Dans le cabinet de travail impérial, Zhongli, de plus en plus furieux de constater que personne ne lui venait en aide, croisa le regard de Hailing et déclara avec colère
: «
Nous discutons des affaires d’État
; le harem ne doit pas s’immiscer dans la politique.
»
« Je pense que le Premier ministre peut prendre sa retraite et retourner dans sa ville natale. Il est désorienté. Avez-vous oublié que Sa Majesté a déclaré que j'étais son égal
? Comment pouvez-vous donc m'accuser d'ingérence politique
? Il est normal que je participe aux affaires de la cour. »
Hai Ling avait une expression qui disait : « Et alors si je m'immisce dans la politique ? L'Empereur lui-même l'a dit. »
En réalité, elle ne souhaitait pas s'occuper de leurs affaires. Elle était enceinte à ce moment-là et ne voulait donc pas s'en préoccuper.
Elle a simplement constaté qu'ils ne trouvaient pas de solution et a voulu les aider à en trouver. Qui aurait cru qu'un tel ramassis d'absurdités allait surgir, et même l'accuser d'ingérence politique
? Et alors
? Avant, lorsqu'elle n'était pas au palais, les ministres de la cour lui faisaient rapport lorsqu'il y avait des affaires à traiter. Et alors
?
« Toi, toi ? »
Le Premier ministre Zhongli était si furieux que sa barbe tremblait. Il s'affaissa sur une chaise, incapable de prononcer un seul mot. Un fonctionnaire bienveillant s'avança pour le réconforter, puis un haut fonctionnaire se leva et prit la parole avec respect.
« Je me demande si Sa Majesté l'Impératrice a un avis sur la question ? »
« J'ai bien quelques idées, mais je crains que certains ne pensent que l'impératrice s'immisce dans la politique. Si cela se sait, je ne sais pas quelle mauvaise réputation j'aurai. »
Hai Ling s'est moqué et a ridiculisé le Premier ministre Zhong Li.
En entendant l'Impératrice dire qu'elle avait une idée, tout le monde dans le cabinet de travail impérial se leva, et quelqu'un demanda avec anxiété : « Quelle bonne idée l'Impératrice a-t-elle donc ? »
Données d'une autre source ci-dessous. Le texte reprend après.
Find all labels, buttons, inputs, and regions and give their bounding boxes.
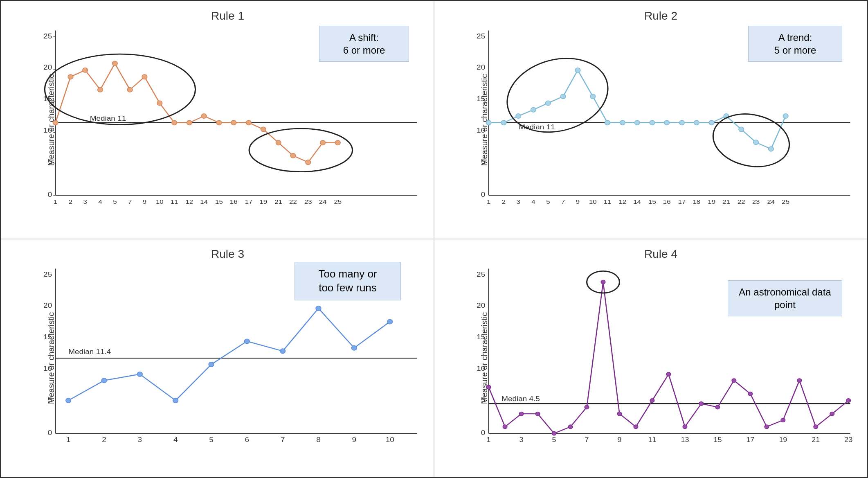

Voyant que Hai Ling avait vaincu Zhong Li, Ye Lingfeng lui tendit la main et l'aida à s'asseoir, puis dit doucement : « Ling'er, quelles sont tes idées ? Parle-en à tout le monde. »
Hai Ling hocha la tête puis dit : « Le peuple doit payer ses impôts. »
"ce?"
Contre toute attente, l'impératrice préconisa le paiement d'impôts par les habitants du sud. La déception se lisait sur les visages des personnes présentes au cabinet impérial. Le paiement de ces impôts entraînerait inévitablement le déplacement des populations du sud. Dès lors, le nombre de mendiants à Beilu augmenterait et la ville de Bianliang connaîtrait un climat de trouble.
Alors que les autres étaient déçus, Ye Lingfeng savait que Hai Ling n'avait pas fini de parler, alors il lui prit la main, lui faisant signe de continuer.
« Une fois les impôts payés, les gens n'auront plus rien à manger. Nous pouvons nous servir de cette situation comme prétexte pour collecter des fonds dans tout le pays. Les habitants du sud n'ont rien à manger. Les habitants de Bianliang et de tout Beilu peuvent faire des dons d'argent ou de céréales. Commerçants ou fonctionnaires, personne n'est exempté. C'est un décret impérial. Ainsi, nous pourrons résoudre le problème de la pénurie alimentaire dans le sud. »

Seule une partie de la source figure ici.